Following the Supreme Court’s 2013 ruling in United States v. Windsor that section 3 of the Defense of Marriage Act was unconstitutional, DOL announced that eligible employees residing in a state that recognizes same-sex marriage could use FMLA leave to care for a same-sex spouse (known as the “state of residence” rule). The Final Rule replaces the “state of residence” rule with a “place of celebration” rule to govern the definition of “spouse” in 29 CFR §§ 825.102 and 825.122(b).
Under the FMLA’s “state of residence” rule, which had been in place since the 1990s, employees were not subject to FMLA protections if they entered into a legal same-sex marriage in one state but moved to or resided in another state that did not recognize the marriage. The new “place of celebration” rule determines eligibility by looking instead to whether the marriage was valid in the state where a couple was married, regardless of where the couple currently resides.
According to DOL, the Final Rule’s definition of “spouse” “expressly includes individuals in lawfully recognized same-sex and common law marriages and marriages that were validly entered into outside of the United States if they could have been entered into in at least one state.”

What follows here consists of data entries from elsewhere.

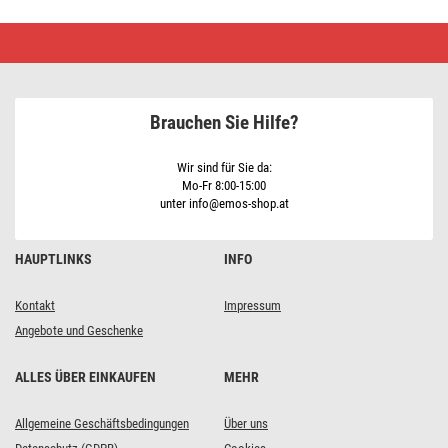
Drahtloser
Sensor
für
Wetterstation
E6016
Brauchen Sie Hilfe?
Wir sind für Sie da:
Mo-Fr 8:00-15:00
unter info@emos-shop.at
HAUPTLINKS
INFO
Kontakt
Impressum
Angebote und Geschenke
ALLES ÜBER EINKAUFEN
MEHR
Allgemeine Geschäftsbedingungen
Über uns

On March 18, 2015, Texas Attorney General Ken Paxton commenced a lawsuit against the U.S. Department of Labor, seeking a temporary and permanent injunction to block the Final Rule. In its complaint, Texas argues that United States v. Windsor allows states to decide whether to recognize out-of-state same-sex marriages, and that the Final Rule invalidly attempts to abrogate the States’ sovereign immunity and thus “flies in the face” of the Supreme Court’s decision. As of the date of this article’s publication, there have been no further proceedings in this litigation.
Assuming the Final Rule goes into effect, eligible employees will be able to take FMLA leave to care for a same-sex spouse with a serious health condition, and take military caregiver leave or qualifying exigency leave when a spouse is on covered active duty. DOL’s amendment does not change the fact that domestic partnerships and civil unions are not considered marriages under the FMLA.
In addition, employees in a same-sex marriage will be able to take FMLA leave to care for their stepchild; before the change, FMLA leave could not be used by employees in same-sex marriages to care for stepchildren unless the employee stood in loco parentis to the stepchild, meaning that they had day-to-day responsibilities to care for and financially support the child. Likewise, employees will be able to take FMLA leave to care for a stepparent who is the employee’s parent’s same-sex spouse, even if the stepparent never stood in loco parentis to the employee.
Recommended Next Steps for Employers
- Review FMLA policies and employee handbooks to ensure that any definition of “spouse” is consistent with the new regulation.
- Update practices, procedures, and training programs to ensure that employees in same-sex marriages can take advantage of FMLA leave to the same extent as their co-workers in opposite-sex marriages.